A basic obstacle in the process, Wolverton said, is the fact that many people enrolling with health care plans have never had health insurance before. So they may not fully understand the language of "copays," "referrals," "health exchanges" and "preexisting conditions" that are ingrained in the application process.

In Totowa, one man seemed to echo Wolverton about this new vocabulary of health care.

"What is a navigator? Can you explain that?" he asked.

Diego Arias, a health reform expert from New Jersey Citizen Action who had come to the meeting to clear up misconceptions about the new law, smiled as several others in the room laughed at the question.

Arias conceded that the term — navigator — might seem odd. He said it merely described a new kind of health clinic staffer, hired primarily with federal funds, whose sole job now was to help would-be applicants for health insurance fill out the complex series of forms.
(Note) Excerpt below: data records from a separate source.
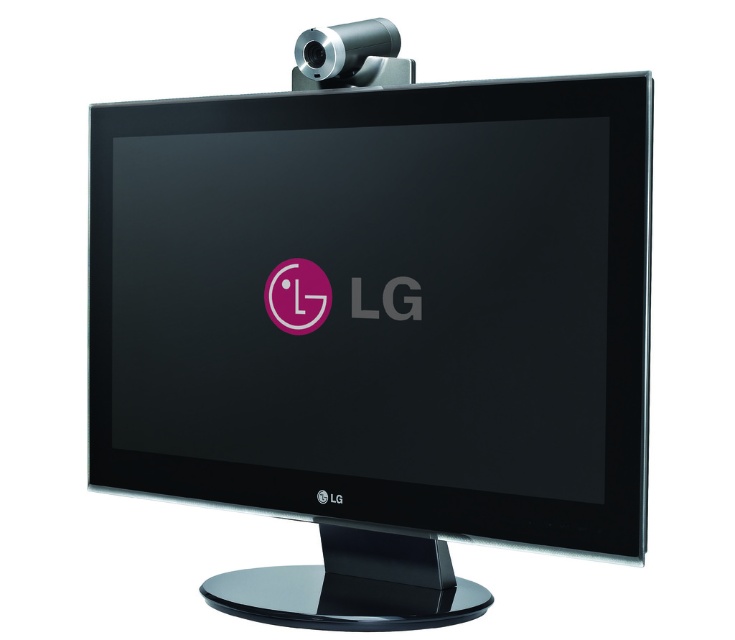 Can you confirm if black glossy monitor at center is positioned to the left of silver metallic webcam at top?

Yes, black glossy monitor at center is to the left of silver metallic webcam at top.

Does point (487, 339) lie behind point (298, 74)?

No, it is not.

Who is more forward, (491, 305) or (311, 29)?

Point (491, 305) is more forward.

This screenshot has width=735, height=640. What are the coordinates of `black glossy monitor at center` in the screenshot? It's located at (376, 326). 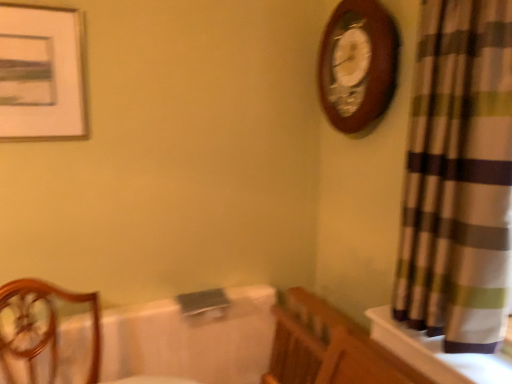 Question: Is wooden chair at left at the back of matte white picture frame at upper left?

Choices:
 (A) no
 (B) yes

Answer: (A)

Question: Considering the relative sizes of matte white picture frame at upper left and wooden chair at left in the image provided, is matte white picture frame at upper left smaller than wooden chair at left?

Choices:
 (A) no
 (B) yes

Answer: (B)

Question: Is matte white picture frame at upper left located outside wooden chair at left?

Choices:
 (A) no
 (B) yes

Answer: (B)

Question: Could you tell me if matte white picture frame at upper left is facing wooden chair at left?

Choices:
 (A) yes
 (B) no

Answer: (B)

Question: Does matte white picture frame at upper left come in front of wooden chair at left?

Choices:
 (A) no
 (B) yes

Answer: (A)

Question: Does matte white picture frame at upper left have a larger size compared to wooden chair at left?

Choices:
 (A) no
 (B) yes

Answer: (A)

Question: From a real-world perspective, does plaid fabric curtain at right sit lower than wooden wall clock at upper right?

Choices:
 (A) no
 (B) yes

Answer: (B)

Question: Is the position of plaid fabric curtain at right more distant than that of wooden wall clock at upper right?

Choices:
 (A) yes
 (B) no

Answer: (B)

Question: Is plaid fabric curtain at right placed right next to wooden wall clock at upper right?

Choices:
 (A) no
 (B) yes

Answer: (A)

Question: Does plaid fabric curtain at right have a greater width compared to wooden wall clock at upper right?

Choices:
 (A) yes
 (B) no

Answer: (A)

Question: Is plaid fabric curtain at right facing towards wooden wall clock at upper right?

Choices:
 (A) no
 (B) yes

Answer: (A)

Question: Is plaid fabric curtain at right to the right of wooden wall clock at upper right from the viewer's perspective?

Choices:
 (A) yes
 (B) no

Answer: (A)

Question: From the image's perspective, is white glossy bath at center under matte white picture frame at upper left?

Choices:
 (A) yes
 (B) no

Answer: (A) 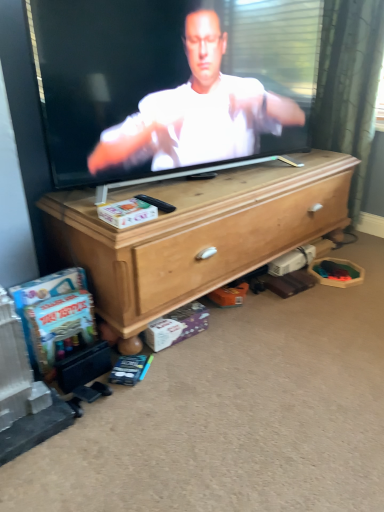 Question: From the image's perspective, is wooden chest of drawers at center located above black plastic remote control at center?

Choices:
 (A) yes
 (B) no

Answer: (B)

Question: Is wooden chest of drawers at center facing away from black plastic remote control at center?

Choices:
 (A) yes
 (B) no

Answer: (B)

Question: From the image's perspective, does wooden chest of drawers at center appear lower than black plastic remote control at center?

Choices:
 (A) no
 (B) yes

Answer: (B)

Question: Can you confirm if wooden chest of drawers at center is bigger than black plastic remote control at center?

Choices:
 (A) yes
 (B) no

Answer: (A)

Question: From a real-world perspective, is wooden chest of drawers at center located higher than black plastic remote control at center?

Choices:
 (A) no
 (B) yes

Answer: (A)

Question: Looking at the image, does black plastic remote control at center seem bigger or smaller compared to wooden chest of drawers at center?

Choices:
 (A) small
 (B) big

Answer: (A)

Question: In the image, is black plastic remote control at center positioned in front of or behind wooden chest of drawers at center?

Choices:
 (A) front
 (B) behind

Answer: (B)

Question: Is black plastic remote control at center spatially inside wooden chest of drawers at center, or outside of it?

Choices:
 (A) inside
 (B) outside

Answer: (B)

Question: Is black plastic remote control at center to the left or to the right of wooden chest of drawers at center in the image?

Choices:
 (A) left
 (B) right

Answer: (A)

Question: Is black plastic remote control at center spatially inside smooth white shirt at center, or outside of it?

Choices:
 (A) inside
 (B) outside

Answer: (B)

Question: From the image's perspective, is black plastic remote control at center above or below smooth white shirt at center?

Choices:
 (A) above
 (B) below

Answer: (B)

Question: From a real-world perspective, is black plastic remote control at center above or below smooth white shirt at center?

Choices:
 (A) above
 (B) below

Answer: (B)

Question: From their relative heights in the image, would you say black plastic remote control at center is taller or shorter than smooth white shirt at center?

Choices:
 (A) short
 (B) tall

Answer: (A)

Question: Would you say wooden chest of drawers at center is to the left or to the right of black plastic remote control at center in the picture?

Choices:
 (A) right
 (B) left

Answer: (A)

Question: Is wooden chest of drawers at center situated inside black plastic remote control at center or outside?

Choices:
 (A) inside
 (B) outside

Answer: (B) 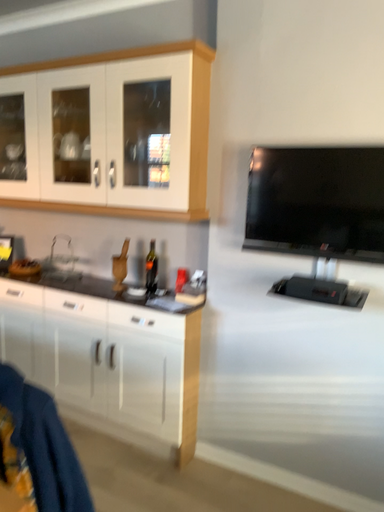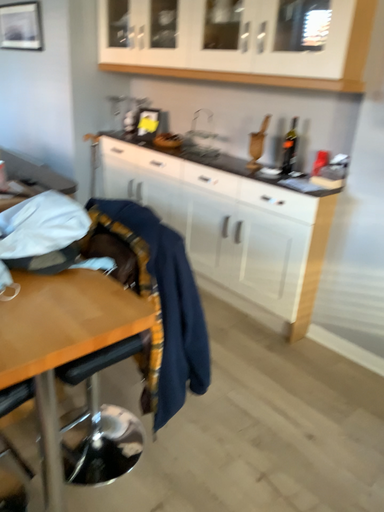 Question: How did the camera likely rotate when shooting the video?

Choices:
 (A) rotated left
 (B) rotated right

Answer: (A)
Nationwide, some 43 million people don't have health insurance, with about 900,000 of them in New Jersey. The eligible population ranges from low-income families in Paterson to young adults from some of Bergen County's wealthier towns who may have recently graduated from college and are starting out in jobs that don't offer health insurance.

Manny Diaz, a supervisor at the North Hudson Community Action Corp., said that his group had hired outreach workers in each of its 11 satellite clinics in Bergen, Passaic and Hudson counties to advise people who might want to enroll in the health insurance plans. But on Wednesday, only one of the workers was on duty. The rest were attending a training seminar.
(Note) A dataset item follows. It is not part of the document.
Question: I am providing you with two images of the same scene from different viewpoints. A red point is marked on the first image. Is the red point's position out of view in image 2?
Diaz said each of North Hudson's sites, which include offices in Englewood, Hackensack and Garfield as well as two more in the city of Passaic, drew an average of 40 people on Tuesday, the first-day applications for health insurance were accepted. But because of computer glitches on the federal application system, few applications were actually processed. Most people were reduced to merely filling out intake forms and would follow up on the application at a later date.

"Right now they're just hungry for information," Diaz said of the visitors to the sites. "They don't know how the health care law works. They don't know what the requirements are."

In Totowa, Pastor Boyer compared the enrollment process to voter registration.

"Yes," a woman said, "but at least you know where to vote."

As the meeting ended, Phillip Schulman, a former Texas pastor who now runs the Lakeland Fellowship in Passaic County, shook his head and said, "This undertaking is enormous."

He paused, then added: "We're counting on the belief that our society will be better, but we don't know that. I wonder if that's clear."

The room fell silent, then erupted in laughter when a woman tried to change the subject to a discussion of a seminar being planned for business owners who may suffer damage from storms.

"Talking about health care reminds me of other disasters," she said, quickly realizing she did not mean to equate health reform to a disaster.

She quickly added "natural disasters."

It was a lighthearted moment, to be sure. But it illustrated a fear lurking just beneath the discussion of health care reform:

Will it work?

And if not, how much will it damage a nation with an already vulnerable economy and a rising national debt?

In Englewood, Catherine Wolverton said she is fully aware of such concerns. But the process, she said, is merely beginning.

"We're just getting limber," she said.